#### WHAT IS BEING ASKED:
All of the data that follows is to be printed exactly, without pictures.

[Source records]

☆ ☆ ☆ ☆

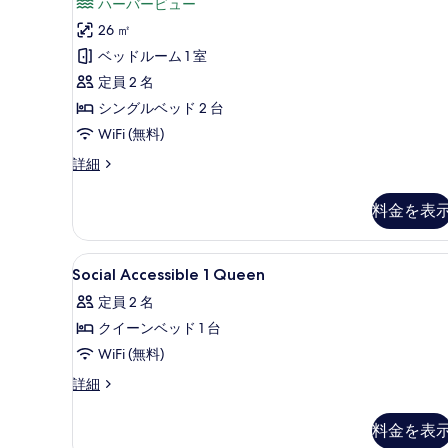
コ
(Social
ハーバービュー
す
ミ
Twin
26 ㎡
3
る
View
ベッドルーム 1 室
件)
Inclusions
定員 2 名
Galore)
シングルベッド 2 台
の
WiFi (無料)
す
ル
詳細
べ
ー
て
ム
料金を表
(Social
の
Twin
写
View
Social
セーフティボックス (室内)
9
Inclusions
Social Accessible 1 Queen
真
Accessible
Galore)
を
定員 2 名
の
1
詳
表
クイーンベッド 1 台
Queen
細
示
の
WiFi (無料)
す
す
Social
詳細
Accessible
る
べ
1
料金を表
て
Queen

☆ ☆ ☆ ☆

#### WRITTEN ANSWER:
コ
(Social
ハーバービュー
す
ミ
Twin
26 ㎡
3
る
View
ベッドルーム 1 室
件)
Inclusions
定員 2 名
Galore)
シングルベッド 2 台
の
WiFi (無料)
す
ル
詳細
べ
ー
て
ム
料金を表
(Social
の
Twin
写
View
Social
セーフティボックス (室内)
9
Inclusions
Social Accessible 1 Queen
真
Accessible
Galore)
を
定員 2 名
の
1
詳
表
クイーンベッド 1 台
Queen
細
示
の
WiFi (無料)
す
す
Social
詳細
Accessible
る
べ
1
料金を表
て
Queen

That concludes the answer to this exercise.